Platlandicus

Uit Wiki Raamsdonks Erfgoed

Een platlandicus of plattelandsheelmeester is een niet meer gebruikte aanduiding voor een genees-, heel- en vroedmeester, die tot in het midden van de negentiende eeuw geneeskunde uitoefende op het Nederlandse platteland. Hij had geen universitaire opleiding, maar was of opgeleid op een klinische school of door een andere platlandicus. Hij verrichtte een breed scala aan medische ingrepen.[1]
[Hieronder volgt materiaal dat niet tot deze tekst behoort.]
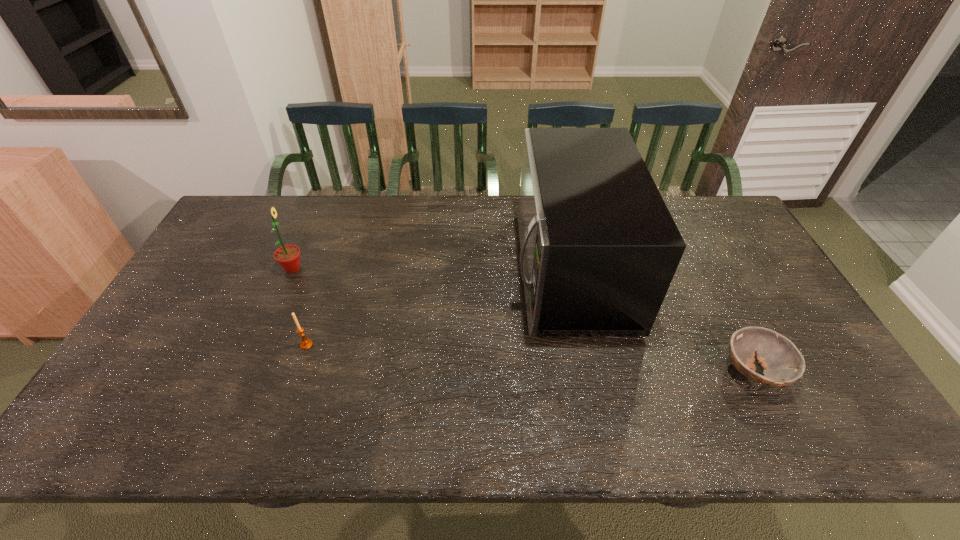 Locate an element on the screen. Image resolution: width=960 pixels, height=540 pixels. the tallest object is located at coordinates (599, 248).

The image size is (960, 540). Find the location of `the second object from right to left`. the second object from right to left is located at coordinates (599, 248).

You are a GUI agent. You are given a task and a screenshot of the screen. Output one action in this format:
    pyautogui.click(x=<x>, y=<y>)
    Task: Click on the sunflower
    Image resolution: width=960 pixels, height=540 pixels.
    Given the screenshot: What is the action you would take?
    click(x=288, y=256)

You are a GUI agent. You are given a task and a screenshot of the screen. Output one action in this format:
    pyautogui.click(x=<x>, y=<y>)
    Task: Click on the leftmost object
    This screenshot has height=540, width=960.
    Given the screenshot: What is the action you would take?
    [288, 256]

The width and height of the screenshot is (960, 540). Find the location of `the third object from right to left`. the third object from right to left is located at coordinates (306, 343).

This screenshot has width=960, height=540. Identify the location of the second shortest object. (306, 343).

Where is `bowl`? bowl is located at coordinates (783, 364).

At what (x,y) coordinates should I click in order to perform the action: click on the shortest object. Please return your answer as a coordinate pair (x, y). Looking at the image, I should click on (783, 364).

At what (x,y) coordinates should I click in order to perform the action: click on vacant region located 0.100m with the door open on the third object from left to right. Please return your answer as a coordinate pair (x, y). Looking at the image, I should click on (481, 269).

The image size is (960, 540). I want to click on vacant space located 0.110m with the door open on the third object from left to right, so click(478, 269). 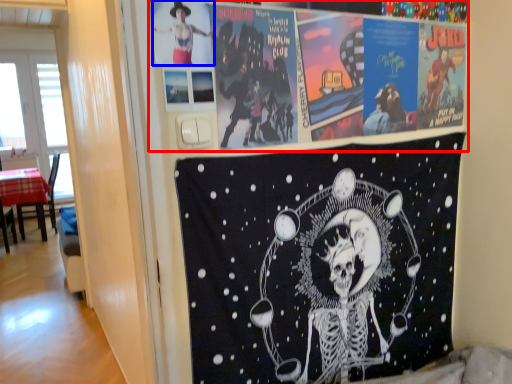 Question: Which of the following is the farthest to the observer, poster (highlighted by a red box) or person (highlighted by a blue box)?

Choices:
 (A) poster
 (B) person

Answer: (A) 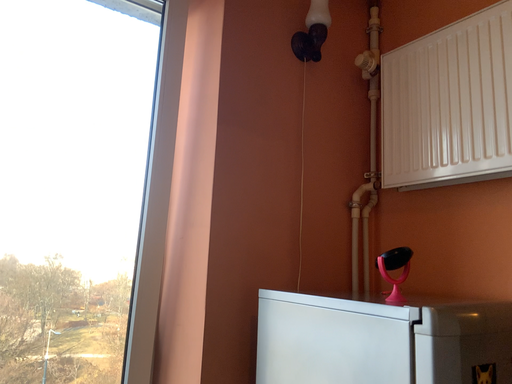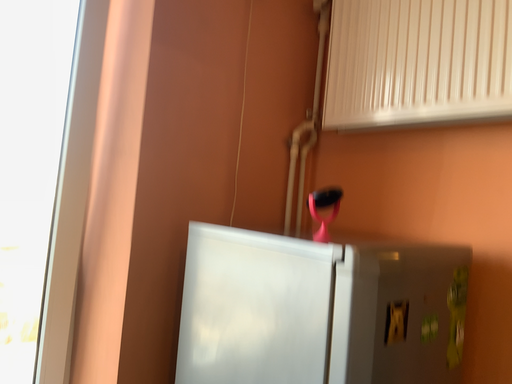 Question: How did the camera likely rotate when shooting the video?

Choices:
 (A) rotated downward
 (B) rotated upward

Answer: (A) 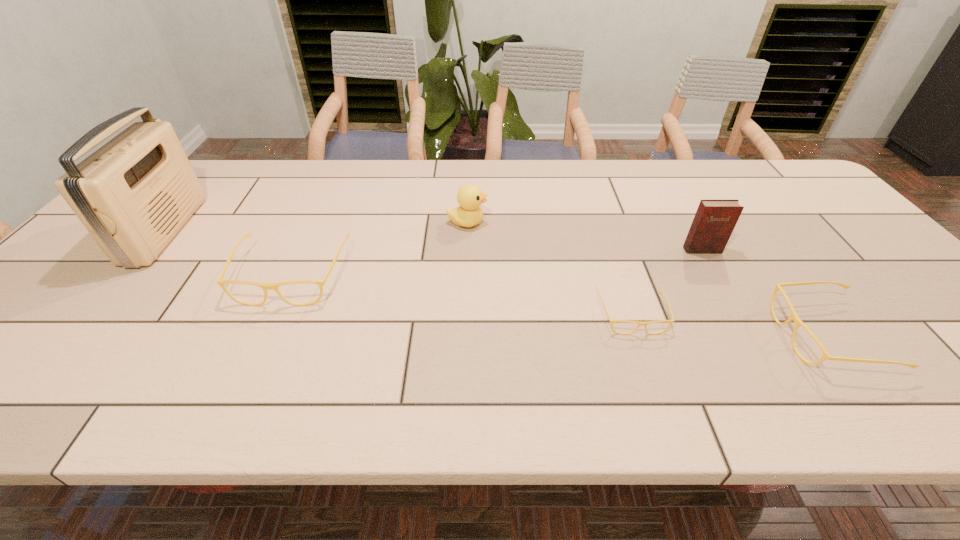 Please determine a free point for an extra spectacles to ensure balance. Please provide its 2D coordinates. Your answer should be formatted as a tuple, i.e. [(x, y)], where the tuple contains the x and y coordinates of a point satisfying the conditions above.

[(454, 294)] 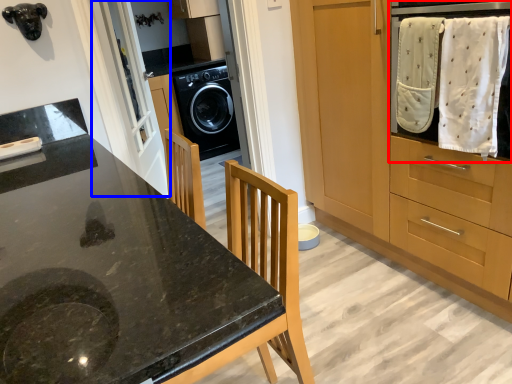 Question: Among these objects, which one is nearest to the camera, home appliance (highlighted by a red box) or screen door (highlighted by a blue box)?

Choices:
 (A) home appliance
 (B) screen door

Answer: (A) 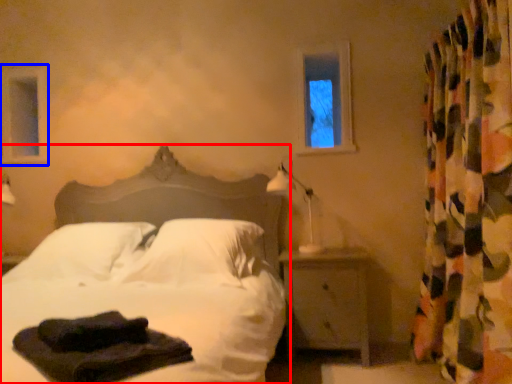 Question: Which object is closer to the camera taking this photo, bed (highlighted by a red box) or window frame (highlighted by a blue box)?

Choices:
 (A) bed
 (B) window frame

Answer: (A) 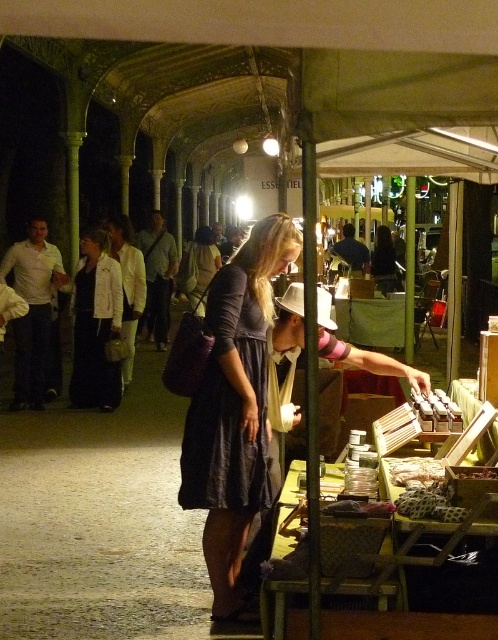 You are a customer at the market and want to try on the dark blue fabric dress at center and the matte black dress at center. Which dress should you ask the vendor to hand you first if you want to start with the one that is more accessible?

The dark blue fabric dress at center is below the matte black dress at center, so it is more accessible. You should ask the vendor to hand you the dark blue fabric dress at center first.

You are a customer at the market and want to try on the dark gray dress at center and the dark blue fabric dress at center. The fitting room is 3 inches away from both dresses. Can you reach both dresses without moving the fitting room?

The dark gray dress at center is 2.82 inches away from dark blue fabric dress at center. Since the fitting room is 3 inches away from both, the distance between the dresses is less than the fitting room distance, so you can reach both dresses without moving the fitting room.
Naast de plattelands-heelmeester bestonden er in die tijd (vooral in de steden) diverse andere medische beroepen, waaronder de medicinae doctores, chirurgiae doctores, verloskundigen, tandmeesters en oogmeesters. En daarnaast nog een heel scala aan niet erkende kwakzalvers. Het beroep platlandicus verdween bij het in werking treden van de Wet Uitoefening Geneeskunst in 1865. Via een regeling werden oude beroepsbeoefenaren veelal in staat gesteld hun werk voort te zetten. Men was de jure arts, maar de facto mocht men niet het beroep in zijn volledige omvang uitoefenen.[2]

Omdat de bevolking op het platteland moeilijk toegang had tot medicijnen in de stad, hadden de platlandici ook hun eigen apotheek, hoewel ze hiervoor niet een officiële opleiding hadden.

Een van de laatste platlandici in Nederland was W.J.L. Verbeek (1820-1888) in Wijk bij Duurstede.